Stored data entries:

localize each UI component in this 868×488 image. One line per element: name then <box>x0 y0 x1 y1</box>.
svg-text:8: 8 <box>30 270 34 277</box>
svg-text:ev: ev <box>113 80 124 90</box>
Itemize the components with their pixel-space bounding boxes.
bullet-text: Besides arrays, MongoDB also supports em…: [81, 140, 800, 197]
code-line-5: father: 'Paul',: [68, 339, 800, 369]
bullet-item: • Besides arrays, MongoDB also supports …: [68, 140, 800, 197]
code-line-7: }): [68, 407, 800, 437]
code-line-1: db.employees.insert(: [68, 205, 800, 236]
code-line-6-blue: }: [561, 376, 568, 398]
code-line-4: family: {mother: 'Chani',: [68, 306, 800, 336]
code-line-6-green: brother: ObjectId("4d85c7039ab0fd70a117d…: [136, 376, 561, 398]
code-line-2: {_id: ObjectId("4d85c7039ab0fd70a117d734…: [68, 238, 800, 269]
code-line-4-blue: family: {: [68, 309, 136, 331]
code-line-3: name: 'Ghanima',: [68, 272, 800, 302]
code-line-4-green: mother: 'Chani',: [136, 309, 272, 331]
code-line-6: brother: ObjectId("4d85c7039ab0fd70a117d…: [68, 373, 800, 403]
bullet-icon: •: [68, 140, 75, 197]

▶ [PROBLEM DESCRIPTION] Copy every record once more, exactly as given.

▶ [SOLUTION TO THIS PROBLEM]
localize each UI component in this 868×488 image. One line per element: name then <box>x0 y0 x1 y1</box>.
svg-text:8: 8 <box>30 270 34 277</box>
svg-text:ev: ev <box>113 80 124 90</box>
Itemize the components with their pixel-space bounding boxes.
bullet-text: Besides arrays, MongoDB also supports em…: [81, 140, 800, 197]
code-line-5: father: 'Paul',: [68, 339, 800, 369]
bullet-item: • Besides arrays, MongoDB also supports …: [68, 140, 800, 197]
code-line-7: }): [68, 407, 800, 437]
code-line-1: db.employees.insert(: [68, 205, 800, 236]
code-line-6-blue: }: [561, 376, 568, 398]
code-line-4: family: {mother: 'Chani',: [68, 306, 800, 336]
code-line-6-green: brother: ObjectId("4d85c7039ab0fd70a117d…: [136, 376, 561, 398]
code-line-2: {_id: ObjectId("4d85c7039ab0fd70a117d734…: [68, 238, 800, 269]
code-line-4-blue: family: {: [68, 309, 136, 331]
code-line-3: name: 'Ghanima',: [68, 272, 800, 302]
code-line-4-green: mother: 'Chani',: [136, 309, 272, 331]
code-line-6: brother: ObjectId("4d85c7039ab0fd70a117d…: [68, 373, 800, 403]
bullet-icon: •: [68, 140, 75, 197]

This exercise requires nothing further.